APOL1 risk variants, race, and progression of chronic kidney disease

Abstract

Background: Among patients in the United States with chronic kidney disease, black patients are at increased risk for end-stage renal disease, as compared with white patients.

Methods: In two studies, we examined the effects of variants in the gene encoding apolipoprotein L1 (APOL1) on the progression of chronic kidney disease. In the African American Study of Kidney Disease and Hypertension (AASK), we evaluated 693 black patients with chronic kidney disease attributed to hypertension. In the Chronic Renal Insufficiency Cohort (CRIC) study, we evaluated 2955 white patients and black patients with chronic kidney disease (46% of whom had diabetes) according to whether they had 2 copies of high-risk APOL1 variants (APOL1 high-risk group) or 0 or 1 copy (APOL1 low-risk group). In the AASK study, the primary outcome was a composite of end-stage renal disease or a doubling of the serum creatinine level. In the CRIC study, the primary outcomes were the slope in the estimated glomerular filtration rate (eGFR) and the composite of end-stage renal disease or a reduction of 50% in the eGFR from baseline.

Results: In the AASK study, the primary outcome occurred in 58.1% of the patients in the APOL1 high-risk group and in 36.6% of those in the APOL1 low-risk group (hazard ratio in the high-risk group, 1.88; P<0.001). There was no interaction between APOL1 status and trial interventions or the presence of baseline proteinuria. In the CRIC study, black patients in the APOL1 high-risk group had a more rapid decline in the eGFR and a higher risk of the composite renal outcome than did white patients, among those with diabetes and those without diabetes (P<0.001 for all comparisons).
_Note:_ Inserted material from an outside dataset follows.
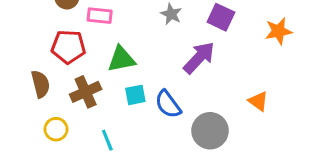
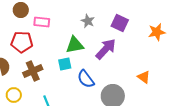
green triangle: (121, 59) -> (75, 45), moved
cyan square: (135, 95) -> (65, 64), moved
Conclusions: Renal risk variants in APOL1 were associated with the higher rates of end-stage renal disease and progression of chronic kidney disease that were observed in black patients as compared with white patients, regardless of diabetes status. (Funded by the National Institute of Diabetes and Digestive and Kidney Diseases and others.).

Figures

Figure 1. Proportion of Patients Free from Progression of Chronic Kidney Disease in AASK

In the African American Study of Kidney Disease and Hypertension (AASK), the primary outcome was defined as a doubling of the serum creatinine level or incident end-stage renal disease (the analyses shown in Panels A and B). In analyses of the interaction between APOL1 variants and trial interventions, the composite outcome was a reduction of 50% in the glomerular filtration rate (as measured by iothalamate clearance) or incident end-stage renal disease (the analyses shown in Panels C and D). Panel A shows the proportion of patients, among all 693 patients who were included in the study, who were free from progression of chronic kidney disease, according to the number of copies of the high-risk APOL1 variants (0, 1, or 2 copies). In Panels B, C, and D, patients who had 2 copies of high-risk APOL1 variants were classified as being in the APOL1 high-risk group; those with 0 or 1 copy were categorized as being in the APOL1 low-risk group. Panel B shows the results with stratification of the patients according to the proteinuria status at baseline and APOL1 risk status. Proteinuria was defined as a ratio of urinary protein to creatinine of at least 220 (with urinary protein measured in milligrams and creatinine in grams) or 0.22 (with both measured in grams). Panel C shows the results with stratification of the patients according to the randomized level of blood-pressure control (intensive vs. standard) and APOL1 risk status. Panel D shows the results with stratification of the patients according to whether they were assigned to receive an angiotensin-converting–enzyme (ACE) inhibitor or other antihypertensive medication and APOL1 risk status.

Figure 2. Between-Group Comparisons of the Estimated Glomerular Filtration Rate (eGFR) Slope and Proportion of Patients Free from a Primary Outcome Event in the CRIC Study

In the Chronic Renal Insufficiency Cohort (CRIC) study, the primary outcomes were the eGFR slope and a composite of end-stage renal disease or a reduction of 50% in the eGFR from baseline. Shown are mean differences in the eGFR slope for black patients in the APOL1 high-risk group versus white patients, black patients in the APOL1 low-risk group versus white patients, and black patients in the APOL1 high-risk group versus black patients in the APOL1 low-risk group, among patients with diabetes (Panel A) and among those without diabetes (Panel B). In Panels A and B, the I bars indicate 95% confidence intervals. I bars that cross above the horizontal black line indicate that the difference in eGFR is not significant. Also shown are the proportions of white patients and black patients in the APOL1 high-risk and low-risk groups who were free from the primary outcome of end-stage renal disease or a reduction of 50% in the eGFR from baseline, among patients with diabetes (Panel C) and among those without diabetes (Panel D).